(Dataset excerpts)

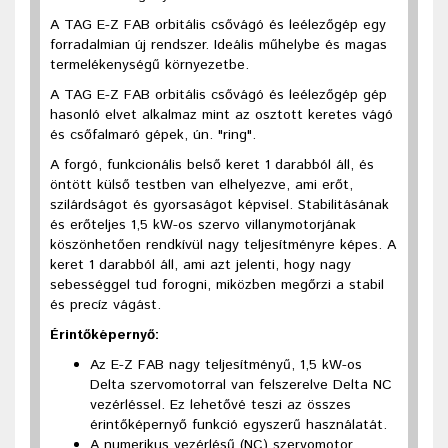
A TAG E-Z FAB orbitális csővágó és leélezőgép egy
forradalmian új rendszer. Ideális műhelybe és magas
termelékenységű környezetbe.
A TAG E-Z FAB orbitális csővágó és leélezőgép gép
hasonló elvet alkalmaz mint az osztott keretes vágó
és csőfalmaró gépek, ún. "ring".
A forgó, funkcionális belső keret 1 darabból áll, és
öntött külső testben van elhelyezve, ami erőt,
szilárdságot és gyorsaságot képvisel. Stabilitásának
és erőteljes 1,5 kW-os szervo villanymotorjának
köszönhetően rendkívül nagy teljesítményre képes. A
keret 1 darabból áll, ami azt jelenti, hogy nagy
sebességgel tud forogni, miközben megőrzi a stabil
és precíz vágást.
Érintőképernyő:
Az E-Z FAB nagy teljesítményű, 1,5 kW-os
Delta szervomotorral van felszerelve Delta NC
vezérléssel. Ez lehetővé teszi az összes
érintőképernyő funkció egyszerű használatát.
A numerikus vezérlésű (NC) szervomotor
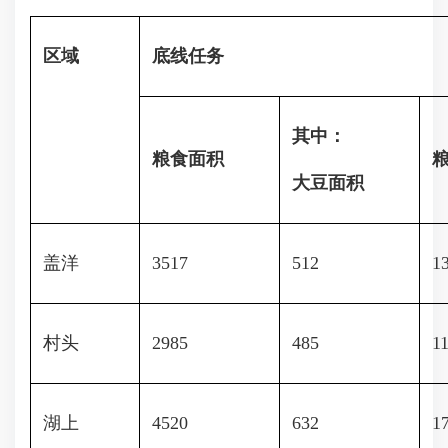
区域
底线任务
其中：
粮食面积
大豆面积
盖洋
3517
512
1
村头
2985
485
1
湖上
4520
632
1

(End Dataset excerpts)

Exercise brief
No picture should be included when the data are set down again exactly.

Output below
A TAG E-Z FAB orbitális csővágó és leélezőgép egy
forradalmian új rendszer. Ideális műhelybe és magas
termelékenységű környezetbe.
A TAG E-Z FAB orbitális csővágó és leélezőgép gép
hasonló elvet alkalmaz mint az osztott keretes vágó
és csőfalmaró gépek, ún. "ring".
A forgó, funkcionális belső keret 1 darabból áll, és
öntött külső testben van elhelyezve, ami erőt,
szilárdságot és gyorsaságot képvisel. Stabilitásának
és erőteljes 1,5 kW-os szervo villanymotorjának
köszönhetően rendkívül nagy teljesítményre képes. A
keret 1 darabból áll, ami azt jelenti, hogy nagy
sebességgel tud forogni, miközben megőrzi a stabil
és precíz vágást.
Érintőképernyő:
Az E-Z FAB nagy teljesítményű, 1,5 kW-os
Delta szervomotorral van felszerelve Delta NC
vezérléssel. Ez lehetővé teszi az összes
érintőképernyő funkció egyszerű használatát.
A numerikus vezérlésű (NC) szervomotor
区域
底线任务
其中：
粮食面积
大豆面积
盖洋
3517
512
1
村头
2985
485
1
湖上
4520
632
1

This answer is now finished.